Knudsen: Es war ein Lotto-Sechser. Mein Leben könnte zu diesem Zeitpunkt eine ganz andere Geschichte sein. Ich hätte damals zum größten Trottel Europas werden können: 0:10 verlieren und dann auch noch so eine Mütze auf. So hat sie mir Glück gebracht und alles hat seinen Lauf genommen. Der Rest ist Geschichte.

LAOLA1: Sie überlegten aber vor dem Spiel, sie nicht aufzusetzen.

Knudsen: Das stimmt. Im Umkreis wollten alle, dass ich sie nicht aufsetze. Denn alle hatten vor Augen, welcher Eindruck dadurch entstehen könnte. Aber ich habe mich glücklicherweise dafür entschieden. Ich bin stolz darauf.

LAOLA1: Wie kam es überhaupt zur Mütze?

Knudsen: Ich hatte im Alter von 13 oder 14 Jahren eine Kopfverletzung (Schädelbasisbruch, Anm.). Ich wollte aber wieder Fußballspielen, was nur mit einem Helm möglich war. Das war nicht erlaubt, so kaufte ich mir diese Mütze (deren Nachahmungen später 2000 Mal verkauft werden sollten, Anm.) in Runavik, um meinen Arzt und vor allem meine Mutter zu beruhigen.

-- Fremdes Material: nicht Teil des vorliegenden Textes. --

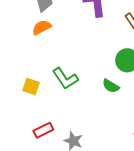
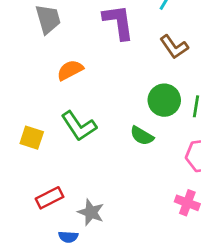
orange semicircle: (42, 27) -> (70, 70), moved

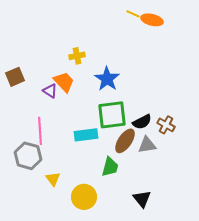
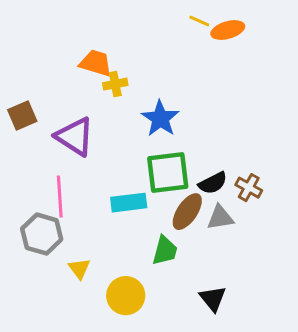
orange ellipse: (152, 20) -> (228, 30), turned -30
orange trapezoid: (64, 82) -> (96, 63), moved, turned -30
purple triangle: (50, 91) -> (75, 137), size x1.8

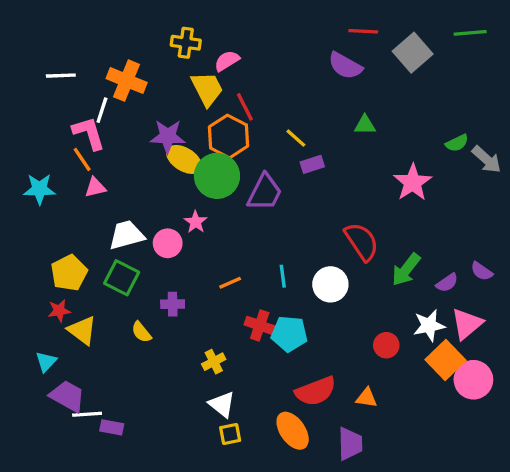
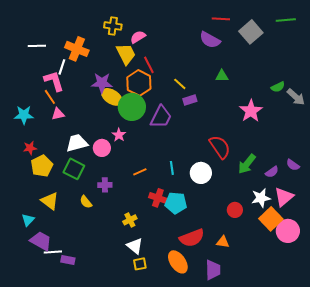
red star: (59, 311) -> (30, 148), moved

LAOLA1: Ihr aktuelle Nachfolger heißt Gunnar Nielsen, der den Kasten hütet. Er hat zwar aktuell keinen Verein, spielte aber auch ein Mal für Manchester City.

Knudsen: Er hat großes Talent. Leider hatte er immer wieder Verletzungen, vor allem was sein Knie betrifft. Aber nun ist er am Weg zurück und er wird am Freitag eine wichtige Rolle spielen. Er hat die letzten Spiele wirklich sehr gut gespielt.

LAOLA1: Wird es wieder eine Überraschung geben?

Knudsen: Dieses Mal zu punkten ist wahrscheinlicher, als es vor der Partie 1990 der Fall war. Damals haben wir noch nicht so oft trainiert. Sie können es schaffen, wenn Österreich nicht den besten Tag erwischt. Aber Österreich ist natürlich Favorit, sie haben ein gutes Team. Ich tippe auf ein 2:0 oder ein 2:1 für Österreich.